Aaron P. Bernstein/Getty Images News/Getty Images

The man President Donald Trump appointed to lead the Environmental Protection Agency promised to walk back Obama-era climate regulations he claims are "overreaching" in an interview with Fox News on Sunday. Along with defending Trump's plans to rewrite President Barack Obama's climate change policy, EPA Administrator Scott Pruitt's comments on climate changes proves he's still denying that humans are the primary cause, a theory widely accepted by most climate scientists.

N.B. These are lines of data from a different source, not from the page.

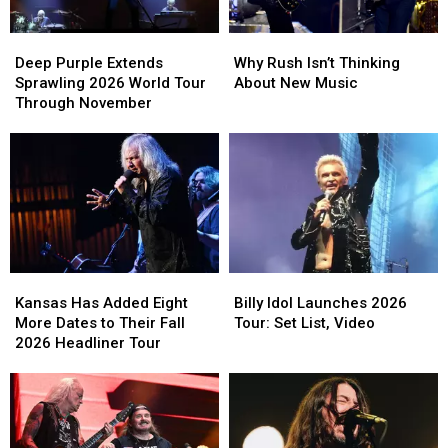
Deep
Deep
Why
Why
Purple
Purple
Rush
Rush
Deep Purple Extends
Why Rush Isn’t Thinking
Extends
Extends
Isn’t
Isn’t
Sprawling 2026 World Tour
About New Music
Sprawling
Sprawling
Thinking
Thinking
Through November
2026
2026
About
About
World
World
New
New
Tour
Tour
Music
Music
Through
Through
November
November
Kansas
Kansas
Billy
Billy
Has
Has
Idol
Idol
Kansas Has Added Eight
Billy Idol Launches 2026
Added
Added
Launches
Launches
More Dates to Their Fall
Tour: Set List, Video
Eight
Eight
2026
2026
2026 Headliner Tour
More
More
Tour:
Tour:
Dates
Dates
Set
Set
to
to
List,
List,
Their
Their
Video
Video
Fall
Fall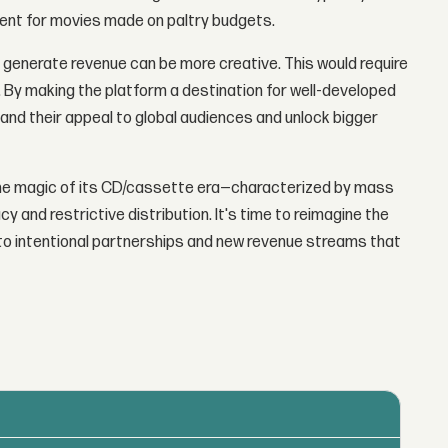
ent for movies made on paltry budgets.
 generate revenue can be more creative. This would require
t. By making the platform a destination for well-developed
and their appeal to global audiences and unlock bigger
the magic of its CD/cassette era—characterized by mass
 and restrictive distribution. It's time to reimagine the
o intentional partnerships and new revenue streams that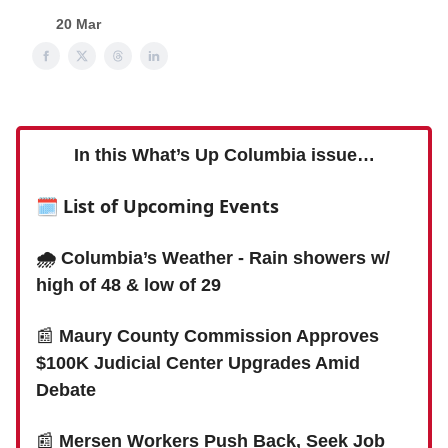
20 Mar
In this What’s Up Columbia issue…
🗓 List of Upcoming Events
🌧️ Columbia’s Weather - Rain showers w/
high of 48 & low of 29
📰
Maury County Commission Approves
$100K Judicial Center Upgrades Amid
Debate
📰
Mersen Workers Push Back, Seek Job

"There's a warming trend, the climate is changing and human activity contributes to the change in some measure," Pruitt told Fox News Sunday host Chris Wallace in an interview that aired April 2. But Pruitt, who said March 9 in an interview with CNBC that he did not believe carbon dioxide emissions were a primary contributor to global warming, still wasn't ready to concede that humans are primary contributors to climate change. "The real issue is how much we contribute to it and measuring that with precision," Pruitt told Wallace.

However, the majority of climate scientists agree that humans are not simply contributing to climate change but are the primary cause of it. In fact, the EPA's own website reiterates the Intergovernmental Panel on Climate Change's conclusion that "it is extremely likely that human activities have been the dominant cause of that warming." The EPA also notes, "Carbon dioxide is the primary greenhouse gas that is contributing to recent climate change."

When asked if he would commit to the Paris climate accords, Pruitt signaled he was likely to follow President Trump in walking back the agreement. Although Pruitt said international engagement was "very important" and discussions should continue, he claimed "Paris represents [a] bad deal for this country" and had "caused a contraction in our economy."

Pruitt also said he believed it would be "bad for America" to have Washington dictate that the country be "anti-coal, anti-fossil fuel as we generate electricity." He went on to claim Trump, who once claimed climate change was a hoax, had shown himself to be "pro-environment" and had "nothing to be apologetic about."

Pool/Getty Images News/Getty Images

"The past administration just made it up. They re-imagined authority on a statute," Pruitt said in reference to Obama-era climate regulations and domestic energy policies like the Clean Power Plan, which aimed at combating global warming by regulating power plants' carbon pollution emissions.

"There's a commitment with the new administration to have a pro-growth, pro-environment approach to these issues, but also to respect rule of law. ... As much as we want to see progress made in clean air and clean water, with an understanding that we can also grow jobs, we had to do so within the framework of what Congress has passed."